### Exercise prompt
Count the lines below containing "المختارة"; state the number only.

-- Data supplied follows --

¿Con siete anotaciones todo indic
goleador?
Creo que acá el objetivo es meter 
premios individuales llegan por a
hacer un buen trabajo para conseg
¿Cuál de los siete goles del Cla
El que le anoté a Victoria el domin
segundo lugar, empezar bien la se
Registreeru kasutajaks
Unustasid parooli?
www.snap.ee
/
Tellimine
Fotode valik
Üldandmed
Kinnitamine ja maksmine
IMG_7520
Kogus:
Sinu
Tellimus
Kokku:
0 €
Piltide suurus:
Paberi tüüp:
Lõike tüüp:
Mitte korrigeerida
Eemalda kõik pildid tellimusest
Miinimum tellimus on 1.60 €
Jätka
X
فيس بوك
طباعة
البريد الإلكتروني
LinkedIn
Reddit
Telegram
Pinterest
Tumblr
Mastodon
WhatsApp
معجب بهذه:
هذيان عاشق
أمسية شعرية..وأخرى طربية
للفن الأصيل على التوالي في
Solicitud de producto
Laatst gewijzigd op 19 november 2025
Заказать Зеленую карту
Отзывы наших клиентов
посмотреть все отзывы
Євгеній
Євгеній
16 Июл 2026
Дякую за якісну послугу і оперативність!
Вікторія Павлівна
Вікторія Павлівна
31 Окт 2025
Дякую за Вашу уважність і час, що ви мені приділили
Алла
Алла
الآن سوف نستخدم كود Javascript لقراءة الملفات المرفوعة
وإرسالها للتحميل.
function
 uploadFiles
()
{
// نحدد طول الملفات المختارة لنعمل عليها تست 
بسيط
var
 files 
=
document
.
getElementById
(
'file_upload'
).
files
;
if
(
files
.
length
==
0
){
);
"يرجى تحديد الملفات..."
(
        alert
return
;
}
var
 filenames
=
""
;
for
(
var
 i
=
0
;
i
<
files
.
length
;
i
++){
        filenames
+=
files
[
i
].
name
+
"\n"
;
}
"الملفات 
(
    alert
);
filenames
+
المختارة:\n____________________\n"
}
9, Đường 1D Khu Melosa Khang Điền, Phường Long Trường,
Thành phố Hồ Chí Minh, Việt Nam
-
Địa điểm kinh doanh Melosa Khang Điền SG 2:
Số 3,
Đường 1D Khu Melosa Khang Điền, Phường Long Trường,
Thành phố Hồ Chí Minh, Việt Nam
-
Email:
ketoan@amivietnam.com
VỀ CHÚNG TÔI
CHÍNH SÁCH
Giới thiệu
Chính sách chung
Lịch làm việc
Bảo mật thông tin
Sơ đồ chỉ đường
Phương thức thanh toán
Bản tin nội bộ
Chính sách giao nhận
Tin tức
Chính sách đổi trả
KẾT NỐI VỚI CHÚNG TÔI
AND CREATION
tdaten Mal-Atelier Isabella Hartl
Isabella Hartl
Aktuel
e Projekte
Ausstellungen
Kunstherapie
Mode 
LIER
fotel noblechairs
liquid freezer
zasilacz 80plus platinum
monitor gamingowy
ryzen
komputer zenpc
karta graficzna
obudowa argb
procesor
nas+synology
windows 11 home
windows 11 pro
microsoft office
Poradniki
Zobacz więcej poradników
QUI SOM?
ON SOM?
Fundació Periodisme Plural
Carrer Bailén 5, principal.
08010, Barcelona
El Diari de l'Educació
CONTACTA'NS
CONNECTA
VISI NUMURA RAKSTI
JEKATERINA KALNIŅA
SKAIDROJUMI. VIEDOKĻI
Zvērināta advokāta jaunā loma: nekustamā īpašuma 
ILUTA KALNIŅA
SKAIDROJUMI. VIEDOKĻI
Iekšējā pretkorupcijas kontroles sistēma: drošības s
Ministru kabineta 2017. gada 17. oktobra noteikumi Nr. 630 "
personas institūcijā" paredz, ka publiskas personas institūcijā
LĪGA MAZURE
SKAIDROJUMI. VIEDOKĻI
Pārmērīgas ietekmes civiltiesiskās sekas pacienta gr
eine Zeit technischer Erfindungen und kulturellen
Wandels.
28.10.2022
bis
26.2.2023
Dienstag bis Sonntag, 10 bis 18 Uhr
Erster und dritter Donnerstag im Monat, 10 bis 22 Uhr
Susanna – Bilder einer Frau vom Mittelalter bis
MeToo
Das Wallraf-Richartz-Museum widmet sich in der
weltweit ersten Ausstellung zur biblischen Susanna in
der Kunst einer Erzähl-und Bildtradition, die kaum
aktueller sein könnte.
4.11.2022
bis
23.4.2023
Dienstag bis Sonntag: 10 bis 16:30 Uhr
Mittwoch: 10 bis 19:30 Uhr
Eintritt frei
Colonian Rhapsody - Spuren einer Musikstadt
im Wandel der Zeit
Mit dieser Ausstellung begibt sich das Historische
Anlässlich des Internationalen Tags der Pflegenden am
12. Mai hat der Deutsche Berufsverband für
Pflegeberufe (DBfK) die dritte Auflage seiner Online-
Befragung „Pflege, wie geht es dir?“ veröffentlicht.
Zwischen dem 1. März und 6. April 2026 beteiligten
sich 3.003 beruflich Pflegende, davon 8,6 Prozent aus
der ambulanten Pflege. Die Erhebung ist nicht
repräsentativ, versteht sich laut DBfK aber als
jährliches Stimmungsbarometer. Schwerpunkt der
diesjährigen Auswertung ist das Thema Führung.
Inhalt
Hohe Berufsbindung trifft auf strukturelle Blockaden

-- Data supplied concluded --

### Written response
2